SUMMARY AND RECOMMENDATIONS

●Pathogenesis – The underlying pathogenesis of Peyronie's disease (PD) is unknown and most likely represents a combination of factors, including chronic minor injury and genetic susceptibility. (See 'Pathogenesis' above.)

●Symptoms – The presenting symptoms of PD are penile pain, curvature, indentation, hourglass deformity, shortening, and/or sexual dysfunction. Patient and partner quality of life are significantly impacted, as men with PD are at increased risk of depression, relationship difficulties, and body image issues. (See 'Clinical manifestations' above.)

●Diagnosis and referral – PD is usually apparent from patient history and penile examination. On examination, clinicians may observe a penile plaque and penile curvature or deformity. As PD is an uncommon condition and most primary care clinicians have limited experience in its management, a urology referral is recommended if the condition is suspected. (See 'Diagnosis and referral' above.)

●Management – The management of PD is summarized in the algorithm (algorithm 1).

•Management of erectile dysfunction – Erectile dysfunction (ED), if present, should be managed. Specific recommendations are provided separately. (See "Treatment of male sexual dysfunction", section on 'Erectile dysfunction'.)

•Active disease – For the initial management of active disease, we suggest oral pentoxifylline, especially within three months of onset (Grade 2C). Treatment is safe and well tolerated, and limited evidence suggests that it may reduce calcifications. Other experts choose not to use this treatment as evidence of efficacy is limited. (See 'Active disease' above and 'Intralesional drug therapy' above and 'Penile traction therapy' above.)

Collagenase clostridium histolyticum (CCH) injections followed by penile traction therapy is an additional treatment option for men who have persistent symptoms beyond three months (algorithm 1). (See 'Active disease' above and 'Intralesional drug therapy' above and 'Penile traction therapy' above.)

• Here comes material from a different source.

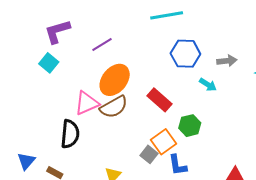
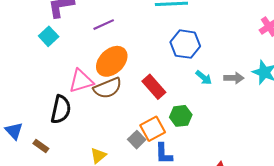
gray arrow: (227, 61) -> (234, 78), moved
blue triangle: (26, 161) -> (14, 131), turned -30

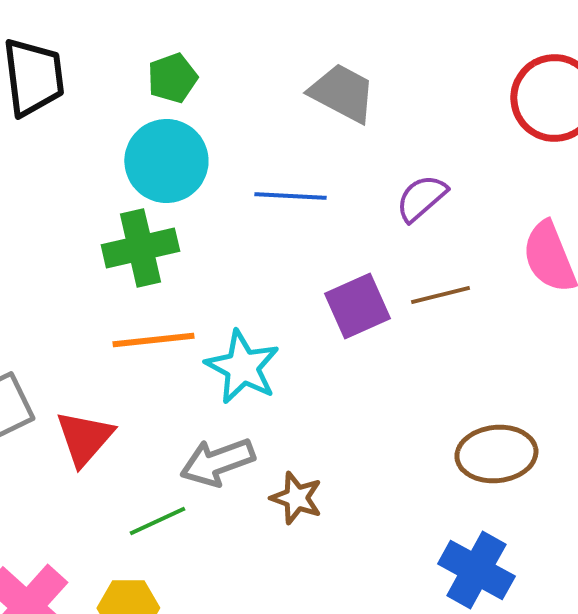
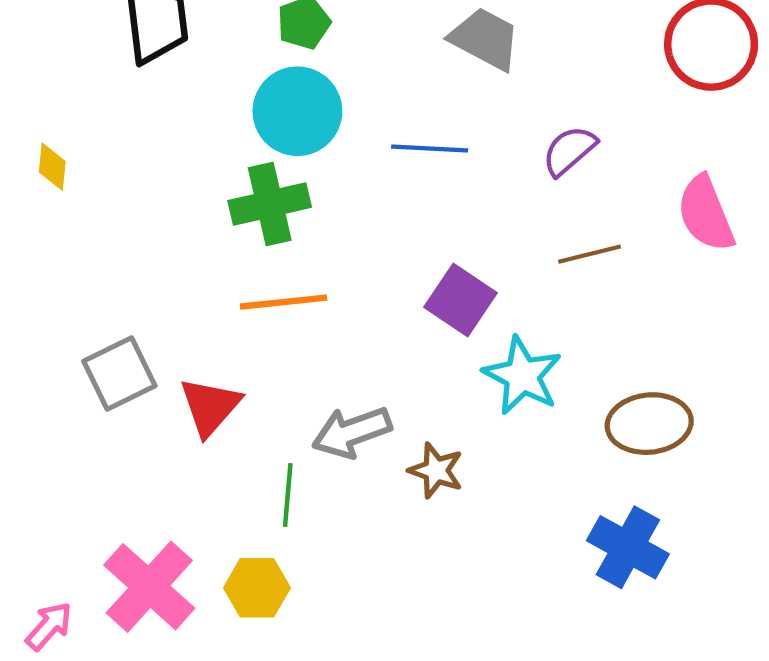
purple square: (357, 306) -> (461, 300), moved, turned -32
cyan star: (242, 367) -> (522, 376), moved
green line: (157, 521) -> (288, 495), turned -60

•Stable disease and mild curvature – Men with stable disease and mild curvature (≤30 degrees) typically do not require treatment beyond observation. (See 'Penile curvature <30 degrees' above.)

•Stable disease and curvature >30 degrees – For patients with stable disease and penile curvature >30 degrees, we suggest intralesional injection with CCH followed by penile traction therapy (Grade 2C). (See 'Patients with curvature >30 degrees' above.)

•Refractory or severe disease – For patients with stable disease who have severe deformity, large calcifications, or ED refractory to medical therapy, surgical referral is appropriate. Specific indications and surgical techniques are presented separately. (See "Surgical management of Peyronie's disease".)